The UNIVAC 490 was a 30-bit word magnetic-core memory machine with 16K or 32K words; 4.8 microsecond cycle time made by UNIVAC. Seymour Cray designed this system before he left UNIVAC to join the early Control Data Corporation.

It was a commercial derivative of a computer Univac Federal Systems developed for the United States Navy. That system was the heart of the Naval Tactical Data System which pioneered the use of shipboard computers for air defense. The military version went by a variety of names: UNIVAC 1232, AN/USQ-20, MIL-1206 and CP642.

Overview 
At least 47 of these machines were made (serial numbers run from 101 to 147). Six were installed at NASA and played important roles in Gemini and the Apollo missions.  The U490 had complete control of most or all of the data readout screens in Houston Mission Control. The USAF had two installed, as did Lockheed.

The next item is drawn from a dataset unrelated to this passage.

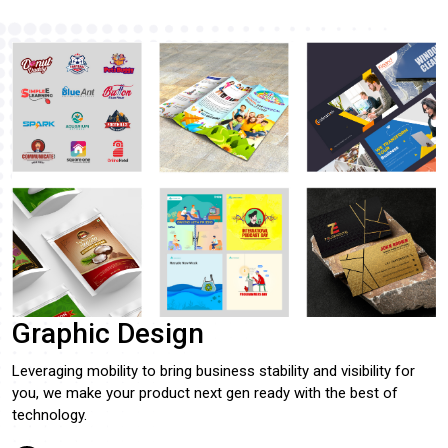
Graphic Design
Leveraging mobility to bring business stability and visibility for
you, we make your product next gen ready with the best of
technology.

Airlines using the 490 Real-Time system included Eastern and Northwest Orient – principally airline reservations systems at Eastern Air Lines (1963) and British European Airways (BEACON – 1964). Other commercial installations of the 490 Real-Time included two at Westinghouse, and one each at Alcoa, U.S. Steel, Bethlehem Steel and General Motors.

The only surviving, nearly complete, original, civilian version of the 490 Real Time System is on display at System Source in Hunt Valley, Maryland. It has six banks of memory cores. System Source also has a nearly complete set of original documentation for the machine, including original blueprints and troubleshooting data. This includes the Boss and Wilen document.

The standard Operating System was REX (RealTime Exec), except at Eastern and B.E.A. where a custom operating system was developed for airline reservations (CONTORTS – CONTrol Of Real Time System).  CONTORTS was the origin of Univac's subsequent RT operating systems for 494 (STARS) and later converted to the 1100 Series (RTOS).

Architecture 

The instruction word format:
f – Function code designator (6 bits)
j – Branch condition designator (3 bits)
k – Operand-interpretation designator (3 bits)
b – Operand address modification designator (3 bits)
y – Operand designator (15 bits)

Numbers were represented in ones' complement.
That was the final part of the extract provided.